Copy every line of the entries that includes the word "بأنه".
#####
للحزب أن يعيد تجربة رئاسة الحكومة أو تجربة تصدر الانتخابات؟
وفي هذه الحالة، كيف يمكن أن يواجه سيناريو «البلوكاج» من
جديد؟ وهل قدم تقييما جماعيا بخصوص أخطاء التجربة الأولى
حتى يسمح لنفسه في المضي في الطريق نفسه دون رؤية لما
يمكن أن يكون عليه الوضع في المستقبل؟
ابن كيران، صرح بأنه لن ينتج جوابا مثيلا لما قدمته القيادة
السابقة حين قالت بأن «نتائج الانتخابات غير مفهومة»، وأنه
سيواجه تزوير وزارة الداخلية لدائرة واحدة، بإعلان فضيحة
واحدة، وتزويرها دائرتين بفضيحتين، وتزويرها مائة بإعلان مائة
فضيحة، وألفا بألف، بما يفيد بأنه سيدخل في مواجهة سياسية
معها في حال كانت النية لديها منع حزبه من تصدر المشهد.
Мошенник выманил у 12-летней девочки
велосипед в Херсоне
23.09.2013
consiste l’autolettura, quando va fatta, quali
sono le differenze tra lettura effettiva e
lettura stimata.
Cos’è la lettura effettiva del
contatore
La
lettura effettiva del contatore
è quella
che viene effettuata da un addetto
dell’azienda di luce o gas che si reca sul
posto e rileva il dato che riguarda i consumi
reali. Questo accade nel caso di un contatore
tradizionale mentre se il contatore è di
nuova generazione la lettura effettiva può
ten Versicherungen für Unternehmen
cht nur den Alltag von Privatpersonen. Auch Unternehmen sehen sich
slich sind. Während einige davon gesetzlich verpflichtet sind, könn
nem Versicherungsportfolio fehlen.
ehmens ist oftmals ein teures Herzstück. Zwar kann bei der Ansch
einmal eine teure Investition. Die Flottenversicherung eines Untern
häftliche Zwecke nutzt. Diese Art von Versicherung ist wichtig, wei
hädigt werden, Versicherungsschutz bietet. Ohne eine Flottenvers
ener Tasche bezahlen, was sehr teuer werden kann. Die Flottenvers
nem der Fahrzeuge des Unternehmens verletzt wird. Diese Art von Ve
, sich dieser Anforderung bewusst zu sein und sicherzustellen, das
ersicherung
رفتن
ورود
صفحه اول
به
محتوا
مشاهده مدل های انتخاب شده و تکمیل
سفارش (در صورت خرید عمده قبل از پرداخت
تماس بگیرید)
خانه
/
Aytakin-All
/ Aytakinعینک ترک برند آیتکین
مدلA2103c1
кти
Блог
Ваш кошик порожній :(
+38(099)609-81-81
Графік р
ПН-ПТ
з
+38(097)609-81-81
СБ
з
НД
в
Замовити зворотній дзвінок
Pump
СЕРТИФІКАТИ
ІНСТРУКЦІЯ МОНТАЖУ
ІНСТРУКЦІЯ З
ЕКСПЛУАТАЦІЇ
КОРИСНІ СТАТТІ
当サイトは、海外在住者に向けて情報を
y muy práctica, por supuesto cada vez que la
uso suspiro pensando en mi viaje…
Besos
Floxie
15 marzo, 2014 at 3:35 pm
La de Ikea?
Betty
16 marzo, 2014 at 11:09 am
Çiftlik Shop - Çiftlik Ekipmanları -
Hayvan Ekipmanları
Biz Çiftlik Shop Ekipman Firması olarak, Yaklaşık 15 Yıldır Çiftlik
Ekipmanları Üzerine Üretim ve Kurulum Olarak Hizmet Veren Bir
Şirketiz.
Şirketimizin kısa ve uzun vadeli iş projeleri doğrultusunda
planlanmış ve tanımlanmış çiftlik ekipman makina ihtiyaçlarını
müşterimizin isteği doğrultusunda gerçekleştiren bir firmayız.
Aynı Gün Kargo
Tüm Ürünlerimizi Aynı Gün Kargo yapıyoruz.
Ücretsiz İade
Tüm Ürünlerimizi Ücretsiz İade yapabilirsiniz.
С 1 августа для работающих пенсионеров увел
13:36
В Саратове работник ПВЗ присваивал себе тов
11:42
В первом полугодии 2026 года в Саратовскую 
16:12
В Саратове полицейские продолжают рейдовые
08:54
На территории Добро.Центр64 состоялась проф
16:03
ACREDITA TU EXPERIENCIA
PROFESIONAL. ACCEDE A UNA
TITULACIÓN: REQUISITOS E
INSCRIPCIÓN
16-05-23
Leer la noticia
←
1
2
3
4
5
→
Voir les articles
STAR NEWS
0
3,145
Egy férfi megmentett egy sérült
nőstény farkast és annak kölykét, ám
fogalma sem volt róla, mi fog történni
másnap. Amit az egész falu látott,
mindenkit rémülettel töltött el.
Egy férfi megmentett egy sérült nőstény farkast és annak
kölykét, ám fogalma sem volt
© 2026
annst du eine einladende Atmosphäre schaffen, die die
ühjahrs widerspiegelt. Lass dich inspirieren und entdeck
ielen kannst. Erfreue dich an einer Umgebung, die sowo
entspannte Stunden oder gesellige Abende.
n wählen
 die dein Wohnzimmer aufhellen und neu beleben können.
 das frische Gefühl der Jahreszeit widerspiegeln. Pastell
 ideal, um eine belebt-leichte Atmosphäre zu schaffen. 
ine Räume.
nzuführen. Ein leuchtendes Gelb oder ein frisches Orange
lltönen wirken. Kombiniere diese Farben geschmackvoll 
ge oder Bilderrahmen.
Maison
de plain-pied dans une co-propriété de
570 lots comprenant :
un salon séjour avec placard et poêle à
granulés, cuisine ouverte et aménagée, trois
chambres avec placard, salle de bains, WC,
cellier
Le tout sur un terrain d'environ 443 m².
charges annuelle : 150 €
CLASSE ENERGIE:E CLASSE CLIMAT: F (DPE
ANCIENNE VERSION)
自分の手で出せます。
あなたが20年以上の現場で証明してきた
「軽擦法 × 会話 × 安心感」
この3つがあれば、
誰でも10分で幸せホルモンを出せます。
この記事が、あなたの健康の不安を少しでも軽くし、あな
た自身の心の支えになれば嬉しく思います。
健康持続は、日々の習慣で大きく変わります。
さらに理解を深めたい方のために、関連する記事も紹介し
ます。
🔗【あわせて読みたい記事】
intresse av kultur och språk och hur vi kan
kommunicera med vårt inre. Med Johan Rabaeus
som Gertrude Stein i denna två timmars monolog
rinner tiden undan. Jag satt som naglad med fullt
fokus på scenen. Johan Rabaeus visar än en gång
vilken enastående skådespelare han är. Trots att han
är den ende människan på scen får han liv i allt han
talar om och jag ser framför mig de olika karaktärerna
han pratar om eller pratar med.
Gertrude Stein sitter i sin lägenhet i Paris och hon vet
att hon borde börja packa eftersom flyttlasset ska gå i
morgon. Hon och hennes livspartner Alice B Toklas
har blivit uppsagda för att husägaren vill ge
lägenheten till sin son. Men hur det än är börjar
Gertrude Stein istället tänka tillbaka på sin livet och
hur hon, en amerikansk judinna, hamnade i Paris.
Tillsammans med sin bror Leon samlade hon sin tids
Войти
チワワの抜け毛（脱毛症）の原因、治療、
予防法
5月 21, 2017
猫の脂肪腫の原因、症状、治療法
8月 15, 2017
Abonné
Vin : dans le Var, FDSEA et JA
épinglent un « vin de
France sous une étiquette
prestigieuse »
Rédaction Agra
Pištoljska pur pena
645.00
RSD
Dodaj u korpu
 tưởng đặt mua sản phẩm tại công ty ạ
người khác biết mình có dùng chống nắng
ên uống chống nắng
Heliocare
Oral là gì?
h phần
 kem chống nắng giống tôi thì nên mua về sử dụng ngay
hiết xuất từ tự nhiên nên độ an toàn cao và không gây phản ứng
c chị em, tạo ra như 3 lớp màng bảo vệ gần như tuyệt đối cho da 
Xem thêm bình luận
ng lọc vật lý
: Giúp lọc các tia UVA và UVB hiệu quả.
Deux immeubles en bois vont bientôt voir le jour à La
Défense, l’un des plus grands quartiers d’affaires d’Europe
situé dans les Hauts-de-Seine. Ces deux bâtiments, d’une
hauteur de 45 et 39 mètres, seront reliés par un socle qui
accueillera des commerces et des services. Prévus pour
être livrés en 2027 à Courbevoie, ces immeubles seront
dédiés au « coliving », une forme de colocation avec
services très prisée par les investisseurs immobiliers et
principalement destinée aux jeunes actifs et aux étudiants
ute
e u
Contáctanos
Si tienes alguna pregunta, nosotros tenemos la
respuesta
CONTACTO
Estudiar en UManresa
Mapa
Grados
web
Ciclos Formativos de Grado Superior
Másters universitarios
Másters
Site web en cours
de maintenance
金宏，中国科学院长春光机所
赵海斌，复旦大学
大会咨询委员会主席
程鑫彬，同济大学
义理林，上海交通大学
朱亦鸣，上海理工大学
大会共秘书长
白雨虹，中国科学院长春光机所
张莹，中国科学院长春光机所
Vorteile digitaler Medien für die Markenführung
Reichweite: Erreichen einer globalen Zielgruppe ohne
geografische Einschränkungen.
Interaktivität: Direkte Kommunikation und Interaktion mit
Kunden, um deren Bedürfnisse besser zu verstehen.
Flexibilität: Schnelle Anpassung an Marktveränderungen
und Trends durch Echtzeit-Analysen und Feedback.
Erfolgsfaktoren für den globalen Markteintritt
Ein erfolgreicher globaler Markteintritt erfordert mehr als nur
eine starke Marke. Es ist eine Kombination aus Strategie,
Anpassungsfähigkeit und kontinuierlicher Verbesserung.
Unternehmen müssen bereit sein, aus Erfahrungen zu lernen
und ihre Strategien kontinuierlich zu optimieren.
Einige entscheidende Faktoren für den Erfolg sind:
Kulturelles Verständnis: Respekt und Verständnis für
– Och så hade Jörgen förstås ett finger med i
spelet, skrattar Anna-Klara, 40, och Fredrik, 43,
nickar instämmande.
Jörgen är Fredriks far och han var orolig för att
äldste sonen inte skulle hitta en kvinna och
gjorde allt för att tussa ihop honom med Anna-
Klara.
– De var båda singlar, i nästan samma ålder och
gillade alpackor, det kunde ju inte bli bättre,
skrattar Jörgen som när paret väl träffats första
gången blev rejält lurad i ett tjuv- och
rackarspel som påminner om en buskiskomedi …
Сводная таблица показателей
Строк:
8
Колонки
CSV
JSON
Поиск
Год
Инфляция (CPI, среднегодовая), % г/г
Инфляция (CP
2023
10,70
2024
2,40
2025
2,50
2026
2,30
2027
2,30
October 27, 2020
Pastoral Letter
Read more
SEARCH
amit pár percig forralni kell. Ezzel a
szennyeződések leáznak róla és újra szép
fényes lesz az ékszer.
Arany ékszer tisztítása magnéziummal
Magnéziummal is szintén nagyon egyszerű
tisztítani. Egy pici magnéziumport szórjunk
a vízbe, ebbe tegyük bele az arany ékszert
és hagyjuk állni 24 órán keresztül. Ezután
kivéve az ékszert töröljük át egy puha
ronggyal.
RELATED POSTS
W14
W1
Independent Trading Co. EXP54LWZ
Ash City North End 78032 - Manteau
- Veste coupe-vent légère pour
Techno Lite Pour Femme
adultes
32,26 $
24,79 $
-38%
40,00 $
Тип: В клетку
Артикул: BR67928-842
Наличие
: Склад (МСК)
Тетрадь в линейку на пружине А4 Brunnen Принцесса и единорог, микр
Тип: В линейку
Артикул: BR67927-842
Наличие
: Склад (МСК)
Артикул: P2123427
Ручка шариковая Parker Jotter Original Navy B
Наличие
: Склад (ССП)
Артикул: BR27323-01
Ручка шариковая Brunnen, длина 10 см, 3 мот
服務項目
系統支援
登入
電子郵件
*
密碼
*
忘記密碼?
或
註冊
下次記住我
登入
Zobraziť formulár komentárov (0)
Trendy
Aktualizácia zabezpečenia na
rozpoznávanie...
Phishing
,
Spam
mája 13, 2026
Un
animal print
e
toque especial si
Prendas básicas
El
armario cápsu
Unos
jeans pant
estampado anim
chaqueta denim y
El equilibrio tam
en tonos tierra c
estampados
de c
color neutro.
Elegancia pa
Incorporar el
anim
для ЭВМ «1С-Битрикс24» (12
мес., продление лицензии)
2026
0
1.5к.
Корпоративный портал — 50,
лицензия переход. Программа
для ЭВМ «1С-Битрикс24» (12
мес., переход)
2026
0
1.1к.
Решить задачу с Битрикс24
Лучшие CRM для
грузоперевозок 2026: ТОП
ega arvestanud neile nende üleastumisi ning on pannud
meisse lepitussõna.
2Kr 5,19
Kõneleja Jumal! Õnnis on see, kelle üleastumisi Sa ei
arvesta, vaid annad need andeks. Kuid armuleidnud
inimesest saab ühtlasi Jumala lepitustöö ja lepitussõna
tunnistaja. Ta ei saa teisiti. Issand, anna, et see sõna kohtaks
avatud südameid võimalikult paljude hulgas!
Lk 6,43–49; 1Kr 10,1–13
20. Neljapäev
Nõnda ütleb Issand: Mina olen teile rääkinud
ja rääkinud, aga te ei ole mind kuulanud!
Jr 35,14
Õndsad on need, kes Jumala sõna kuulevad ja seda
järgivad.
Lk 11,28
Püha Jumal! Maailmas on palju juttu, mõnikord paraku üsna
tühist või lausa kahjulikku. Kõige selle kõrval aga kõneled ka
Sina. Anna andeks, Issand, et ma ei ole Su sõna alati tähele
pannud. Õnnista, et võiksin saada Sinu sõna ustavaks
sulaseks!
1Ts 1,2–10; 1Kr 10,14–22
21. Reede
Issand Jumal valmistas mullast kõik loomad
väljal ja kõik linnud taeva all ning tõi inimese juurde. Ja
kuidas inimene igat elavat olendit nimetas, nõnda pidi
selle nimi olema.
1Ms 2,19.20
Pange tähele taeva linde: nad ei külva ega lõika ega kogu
#####
Exercise answer ::
ابن كيران، صرح بأنه لن ينتج جوابا مثيلا لما قدمته القيادة
فضيحة، وألفا بألف، بما يفيد بأنه سيدخل في مواجهة سياسية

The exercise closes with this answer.